Seorang ART sigap datang dan memberikan sendok baru.
“Minta kopi pahit boleh Mbak?” tanya Iptu Rayhan ke ART.
“Yang manis aja kenapa sih, semanis malam it-“
Krompyang!!
“Duh licin tangan saya...” sekarang garpu yang jatuh ke lantai. Akhirnya ART menyerahkan dua garpu dan dua sendok di meja Iptu Rayhan, jadi tidak ada alasan untuk menunduk mengambil alat makan yang jatuh ke kolong.
“Selamat Datang di Club Antonim.” Kekeh Rio. Saat Rio dan Anggun adalah Badboy vs Goodgirl, yang ini Polisi vs Buronan.
“Ya ya yaaa, makasih!” desis Iptu Rayhan malas-malasan.
**
Malam itu...
Tidak, belum adegan mesra.
Jelas tidak, karena Anggun masih butuh waktu untuk tubuhnya.
Rio memasuki kamar Anggun saat gadis itu duduk di depan meja rias. Wajah Anggun tampak ragu saat menatap Rio. Tampak ia menarik nafas dan memandang dengan takut ke arah Rio.

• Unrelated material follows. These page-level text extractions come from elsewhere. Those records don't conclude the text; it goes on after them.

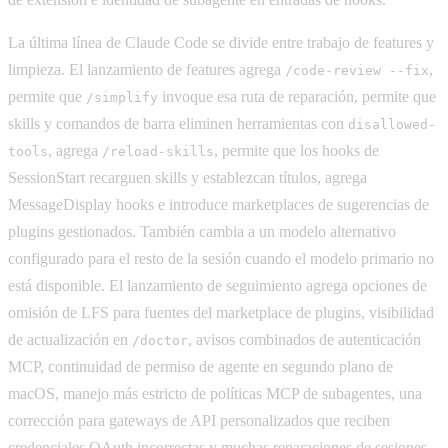
La última línea de Claude Code se divide entre trabajo de features y
limpieza. El lanzamiento de features agrega
,
/code-review --fix
permite que
invoque esa ruta de reparación, permite que
/simplify
skills y comandos de barra eliminen herramientas con
disallowed-
, agrega
, permite que los hooks de
tools
/reload-skills
SessionStart recarguen skills y establezcan títulos, agrega
MessageDisplay hooks e introduce marketplaces de sugerencias de
plugins gestionados. También cambia a un modelo alternativo
configurado para el resto de la sesión cuando el modelo primario no
está disponible. El lanzamiento de seguimiento agrega opciones de
omisión de LFS para fuentes del marketplace de plugins, visibilidad
de actualización en
, avisos combinados de autenticación
/doctor
MCP, continuidad de permiso de agente en segundo plano de
macOS, manejo más estricto de políticas MCP de subagentes, una
corrección para gateways de API personalizados que reciben
credenciales OAuth incorrectas y muchas reparaciones de sesiones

Membuat Rio berhenti dan reflek mengangkat tangan.
“Aku ke sini bukan mau nagih yang ‘itu’.” Sahut Rio
Mata Anggun membesar, ia mengangkat alisnya. “Sungguh?”

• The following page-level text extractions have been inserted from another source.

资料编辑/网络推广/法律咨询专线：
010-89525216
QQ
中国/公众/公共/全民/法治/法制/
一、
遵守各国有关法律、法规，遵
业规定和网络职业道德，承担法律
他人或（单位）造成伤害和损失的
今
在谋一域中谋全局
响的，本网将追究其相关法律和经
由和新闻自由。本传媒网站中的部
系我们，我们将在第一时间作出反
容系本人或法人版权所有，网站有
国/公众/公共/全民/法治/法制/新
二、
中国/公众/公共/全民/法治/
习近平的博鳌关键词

“Kita sudah suami-istri. Yang ‘itu’ bisa kutagih kapan saja. Tidak harus sekarang.” Cowok itu duduk di depan Anggun sambil meraih tangan gadis itu dan mengecup lembut jemarinya.

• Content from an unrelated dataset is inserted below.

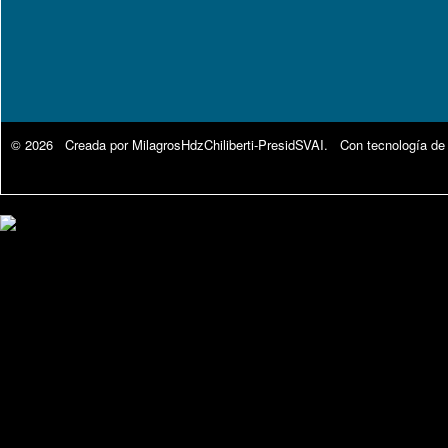
© 2026 Creada por
MilagrosHdzChiliberti-PresidSVAI
. Con tecnología de
Google Analytics.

Anggun menyeringai sambil menatap dalam-dalam ke arah Rio. Tatapan penuh rasa terima kasih. Ia lupa, bahwa Rio adalah Rio. Sebrutal apa pun tingkahnya di luar, Rio adalah laki-laki paling lembut yang Anggun kenal.
“Aku kesini mau membicarakan beberapa hal,”
“Oke, aku dengarkan.”
“Pertama... aku mau mencoba memaksimalkan tabunganku dengan metode yang Bu Ariel pernah ajarkan. Jaman sekarang kalau ada simpanan di atas 1 miliar di Bank, petugas pajak pasti concern. Jadi 1 miliar di depositoku, 1 miliar lagi di deposito atas nama kamu, 1 milyar untuk rumah dan kendaraan, sisanya di perhiasan yang bisa dijual lagi. Agar pajak yang kubayar tidak terlalu besar, aku juga harus memiliki pinjaman,”
“He’em,”
“Itu berarti karena sehari-harinya kita hidup dari deposito 2 miliar. Untuk aset tetapnya, aku mau bangun kos-kosan di Jakarta Barat, itu jadi tambahan penghasilan kita. Pembelian Rumah kosan itu mungkin setengah dari uangku, setengah lagi mau pinjam ke Bank, nanti aku cicil tiap bulan. Untuk rumah kita, sampai aku ketemu harga yang sesuai, kita nebeng saja dulu di rumah ini ya biar Papah tidak kesepian, hehe.”
“Oke...”
“Jadi... biaya hidup kita berdua sebulan hanya sebesar 6 juta’an. Lebih dikit kalau bunga depositonya naik. Kamu bisa?”
“Ya ampun... mau makan apa kita dengan biaya hidup 6juta sebulan? Tempe tiap hari? Aku jajan 10 juta aja udah berasa miskin banget, Rio.”
“Ini Indonesia, Anggun, bukan Los Angeles yang beli burger satu aja 5 dollar.”
“Itu harga normal, burger yang 30ribuan entahlah pakai daging apa. Pakai gabus kali.”
“Bisa Anggun, kalau niat. Aku mampunya segitu,”
“Aku minta tambahan lagi ke Papa-“
“Jangan.” Rio mencengkeram lengan Anggun. “Tanggung jawab atas kamu sudah diserahkan padaku. Kalau Papah lagi papah lagi, jadi kamu tidak menghormatiku sebagai suami. Pemimpin rumah tanggamu.”
“Aku nggak bisa makan tempe tiap hari Rio!”
“Nanti aku yang masak. Aku akan pastikan kamu tidak makan tempe setiap hari. Tapi aku minta... hem... mungkin akan sedikit berat,’
“Apa?”
“Kamu bisa cari merk skincare yang murah saja tidak? Yang lokal gitu? Sampai kita lulus kuliah dan aku cari kerja yang layak,”
“Jadi aku nggak perawatan dokter nih?!”
“Perawatan dokter kamu sebulan bisa 250juta, aku bisanya kasih kamu nafkah skincare sekitar 500ribu sebulan.” Rio menyeringai.
“Skincare apa yang 500ribu sebulan? Sama saja kamu nyuruh aku cuci muka pakai deterjen!!” seru Anggun langsung sewot.
Dalam hati Rio membatin, ini baru bahas skincare, belum outfit. Siap-siap kena tampar sebentar lagi.